Over 28,000 children have been killed in conflicts since 2005 in Afghanistan, the United Nations Children’s Fund said on Friday in a press release, reports Tolo news online.
According to UNICEF, Afghanistan has the highest number of verified child casualties since 2005. ‘Afghanistan, for example, has the highest number of verified child casualties since 2005, at more than 28,500 – accounting for 27 percent of all verified child casualties globally,’ the press release read.
Afghanistan, Yemen, Syria and northern Ethiopia are the places where children have paid a devastating price as armed conflict, inter-communal violence and insecurity continued, UNICEF said.
‘Year after year, parties to conflict continue to demonstrate a dreadful disregard for the rights and wellbeing of children,’ said UNICEF executive director Henrietta Fore. ‘Children are suffering, and children are dying because of this callousness.
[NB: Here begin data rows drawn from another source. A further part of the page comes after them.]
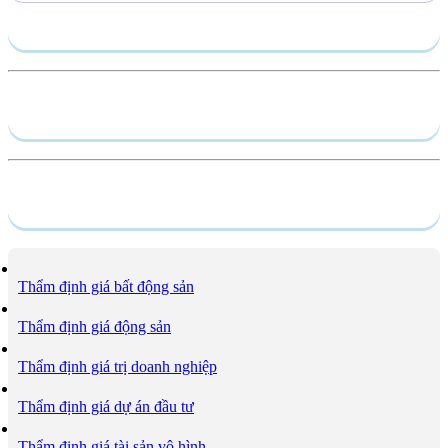
Gửi yêu cầu
Hồ sơ năng lực
Dịch vụ
Thẩm định giá bất động sản
Thẩm định giá động sản
Thẩm định giá trị doanh nghiệp
Thẩm định giá dự án đầu tư
Thẩm định giá tài sản vô hình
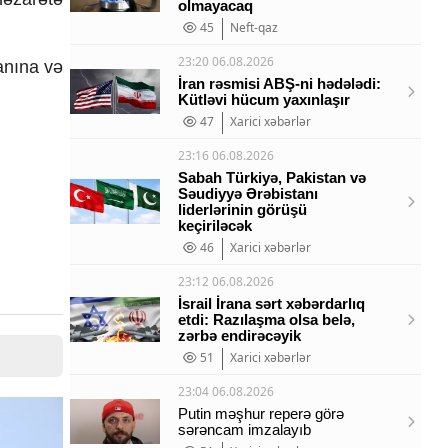
olmayacaq
45
Neft-qaz
23:20 06.08.2026
anına və
İran rəsmisi ABŞ-ni hədələdi:
Kütləvi hücum yaxınlaşır
47
Xarici xəbərlər
23:16 06.08.2026
Sabah Türkiyə, Pakistan və
Səudiyyə Ərəbistanı
liderlərinin görüşü
keçiriləcək
46
Xarici xəbərlər
23:12 06.08.2026
İsrail İrana sərt xəbərdarlıq
etdi: Razılaşma olsa belə,
zərbə endirəcəyik
51
Xarici xəbərlər
23:04 06.08.2026
Putin məşhur reperə görə
sərəncam imzalayıb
Every effort should be made to keep these children safe from harm.’
According to the statement, the UN has verified 266,000 cases of grave violations against children in more than 30 conflict situations across Africa, Asia, the Middle East and Latin America over the past 16 years. The statement says these are only the cases verified by UN-led monitoring and reporting mechanisms, meaning that the true figures may be far higher.
UNICEF says that so far there is no data available about grave violations against children in 2021, but in 2020, 26,425 grave violations against children were verified by the UN.
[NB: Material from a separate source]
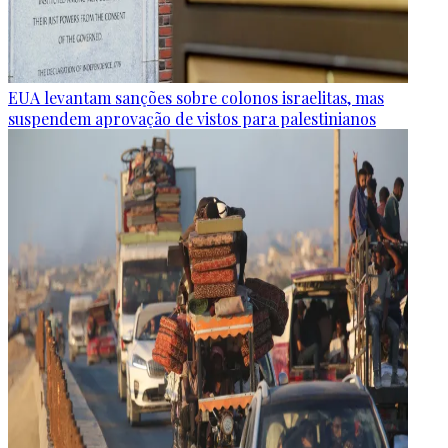
EUA levantam sanções sobre colonos israelitas, mas
suspendem aprovação de vistos para palestinianos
UNICEF has called on ‘all parties to conflict’ to take concrete measures to protect children.
‘Ultimately, children living through war will only be safe when parties to conflict take concrete action to protect them and stop committing grave violations,’ said Fore. ‘As we approach the end of 2021, I call on all parties to conflict to end attacks against children, uphold their rights and strive for peaceful political resolutions to war.’
Meanwhile, the Associated Press reported that in western Afghanistan a father sold his 10-year-old daughter into marriage without telling her mother to feed his five-member family.
Aziz Gul, the girl’s mother, described her despair at learning the news, ‘My heart stopped beating. I wished I could have died at that time, but maybe God didn’t want me to die.’
Gul rallied her brother and village elders and with their help secured a ‘divorce’ for Qandi, on condition she repays the 100,000 Afghanis (about $1,000) her husband received, AP reported.